D’autre part, note la Cour fédérale, le fait que loyer dépassait le montant maximal prévu par la ville «ne permettait pas de couper toute aide au logement. (…) Les frais de logement peuvent être réduits au montant du loyer maximal admis selon les normes sociales. C’est donc seulement la part excessive du loyer qui ne doit plus être prise en charge par les autorités en matière d’aide sociale.» Selon les normes de la Conférence suisse des institutions d’action sociale, le but est en effet que les communes ne perdent pas d’argent, ni les bénéficiaires leur logement.

«Un cauchemar»

«Nous n’avions rien pour vivre et nous avons eu le sentiment de ne pas avoir été écoutés par le Service d’aide sociale. Ils nous ont fait des misères pour une aide qui nous avait été apportée par la Conférence Saint-Vincent de Paul.

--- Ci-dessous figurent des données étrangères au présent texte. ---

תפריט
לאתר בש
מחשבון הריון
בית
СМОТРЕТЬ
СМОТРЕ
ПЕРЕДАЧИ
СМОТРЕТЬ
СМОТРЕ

La ville voulait également prendre en compte les revenus de notre fils majeur qui habitait avec nous. Le service insistait pour que je m’inscrive au chômage alors que je devais m’occuper à la fois de ma fille et de mon ami, qui en était à sa huitième opération, avec son pronostic vital engagé», dit Solange, qui vit aujourd’hui à Villars-sur-Glâne.

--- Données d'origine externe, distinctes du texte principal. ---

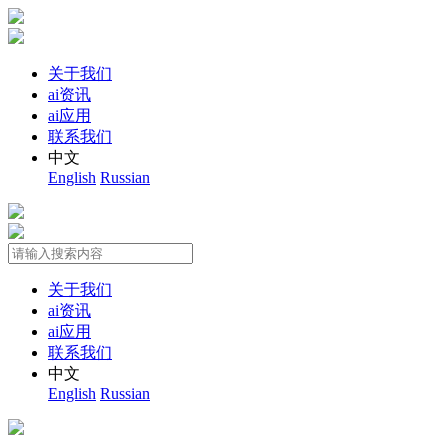
关于我们
ai资讯
ai应用
联系我们
中文
English
Russian
关于我们
ai资讯
ai应用
联系我们
中文
English
Russian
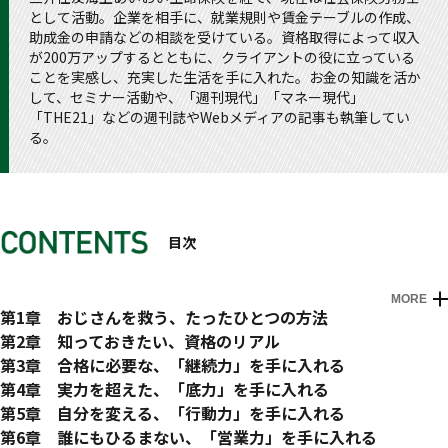
として活動。企業を相手に、就業規則や賃金テーブルの作成、
助成金の申請などの相談を受けている。資格取得によって収入
が200万アップするとともに、クライアントの役に立っている
ことを実感し、充実した生活を手に入れた。お金の知識を活か
して、セミナー活動や、「週刊現代」「マネー現代」
「THE21」などの週刊誌やWebメディアの記事も執筆してい
る。
目次
MORE
はじめに 冴えないおじさんが人生挽回した「世界でいちばん
第1章 おじさんを救う、たったひとつの方法
地味」な方法
苦境に立たされる現代のおじさん
第2章 知っておきたい、資格のリアル
5年以上の管理職経験がない人はピンチ
いちばんいいのは「独立できる資格」
第3章 合格に必要な、「継続力」を手に入れる
駄目な自分を受け入れるから人生は開ける
転職に有利な「業務において必要となる資格」
試験対策は「続ける」ことが9割
第4章 実力を超えた、「底力」を手に入れる
おじさんは「地味な資格」を取ろう
地味な資格は努力のコスパがいい
学習につまずかないための［10の心構え］
効率的に知識を得る［6つのインプット術］
第5章 自分を変える、「行動力」を手に入れる
地味な資格は「働きながら取得できる」
地味な資格「社会保険労務士」の仕事
①会社の人には「絶対に内緒」にする／②まずは試験に「体を
①暗記力・速読力より「推測力」／②テキストの「目次のコピ
資格を仕事につなげる［7つの戦略］
第6章 誰にもひるまない、「営業力」を手に入れる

«Nous n’avions rien pour vivre et nous avons eu le sentiment de ne pas avoir été écoutés par le Service d’aide sociale»
Solange

Son ami confirme que la période était difficile: «Nous nous sentions humiliés, rabaissés… Un cauchemar.» Le TF «répare aujourd’hui une injustice et j’espère que cela servira à d’autres familles», se réjouit Solange. Elle précise que les montants avancés par l’aide sociale ont été remboursés très vite, comme le veut la loi fribourgeoise, prélevés la même année «sur un rétroactif d’allocations pour impotent reçu pour ma fille».

«Pas un cas isolé»

Avocate de la famille R., Katia Berset se dit satisfaite de la décision du TF. «La ville de Fribourg a une pratique très restrictive en matière d’aide sociale. Cette décision en dehors des normes juridiques n’était pas un cas isolé», assure la juriste, saisie de nombreuses plaintes dans ce domaine. Elle cite notamment le cas d’un autre jugement du TF, le 14 décembre 2022, également sévère pour la ville. Après le dépôt d’une demande d’aide sociale, une personne se l’était vu refuser sous prétexte qu’un tiers l’avait soutenue financièrement alors qu’une décision de la ville n’avait toujours pas été rendue après trois mois.

Le TF avait jugé que «nier le droit du recourant à l’aide sociale ordinaire procède d’une appréciation insoutenable des preuves, conduisant à une application erronée des normes et principes juridiques applicables et son résultat heurte de manière choquante le sentiment de la justice et de l’équité».

«Le devoir d’aider»

En contact régulier avec le Collectif Dignité Fribourg et divers organismes d’entraide, Me Berset observe: «Fribourg est à ma connaissance la seule commune à procéder de la sorte. De telles décisions équivalent à des expulsions indirectes de la commune, poussant les personnes à s’établir ailleurs. Ce sont les services sociaux des autres communes qui en subissent les conséquences indirectes.»